First, we investigated the changes in oocyte maturation rates after 1 day. Oocytes were collected from domestic cat ovaries on the day of ovariectomy and 1 day after ovariectomy and then cultured for 28 hours to compare maturation rates by timing of ovariectomy. Next, only ovaries 1 day after ovariectomy were used to imitate the ovarian condition of individuals who had died in the wild. We examined the effects of two NAD⁺-boosting compounds, nicotinamide mononucleotide (NMN) and niacin (NA), on the IVM of domestic cat oocytes. Oocytes were cultured in IVM media supplemented with NMN or NA with different concentrations (NMN; 10µM, 100µM, 1000µM, NA; 10µM, 100µM, 400µM) for 28 hours. Also, a combination of 1000µM NMN + 400µM NA was examined on oocyte maturation after 28 hours’ culture. Following culture, the oocyte maturation were examined by immunostaining of the spindle and the chromosomes. The oxidative stress levels were also evaluated by measuring reactive oxygen species (ROS) fluorescence intensity.

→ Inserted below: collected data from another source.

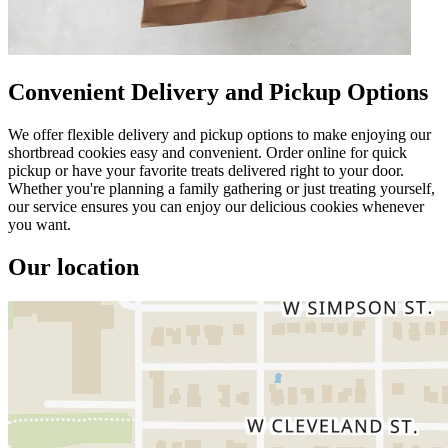
Convenient Delivery and Pickup Options
We offer flexible delivery and pickup options to make enjoying our
shortbread cookies easy and convenient. Order online for quick
pickup or have your favorite treats delivered right to your door.
Whether you're planning a family gathering or just treating yourself,
our service ensures you can enjoy our delicious cookies whenever
you want.
Our location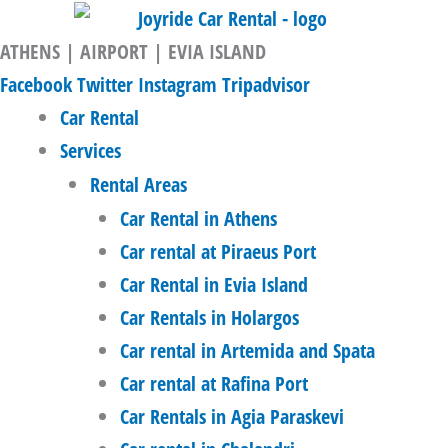
Skip
to
ATHENS | AIRPORT | EVIA ISLAND
content
Facebook
Twitter
Instagram
Tripadvisor
Car Rental
Services
Rental Areas
Car Rental in Athens
Car rental at Piraeus Port
Car Rental in Evia Island
Car Rentals in Holargos
Car rental in Artemida and Spata
Car rental at Rafina Port
Car Rentals in Agia Paraskevi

Our results showed that oocyte maturation rates were lower after 1 day (13.7 ±3.71 %) compared to on the day of ovariectomy (52.3 ± 14.3 %). In the NMN and NA supplementation experiments using ovaries one day after ovariectomy, the 400µM NA group (29.8 ± 8.62 %) and the NMN + NA combination group (30.0 ± 3.33 %) showed significantly higher maturation rates compared to the control group (P < 0.05). When NMN was added solely, 1000µM had the highest maturation rate (21.7 ± 8.30 %) but there was no significant difference from the control (16.4 ±7.69 %). In addition, ROS levels were significantly reduced in oocytes cultured with 1000µM NMN only (P < 0.01) and with NMN + NA (P < 0.001), compared to the control group. On the contrary, NA supplementation did not reduced ROS levels.

These results indicate that supplementation of NMN and NA on culture medium not only enhances oocyte maturation but also effectively reduces ROS levels in domestic cat oocytes. This study provided the improvement of oocytes IVM medium in domestic cats as a potentially applicable for wild felids.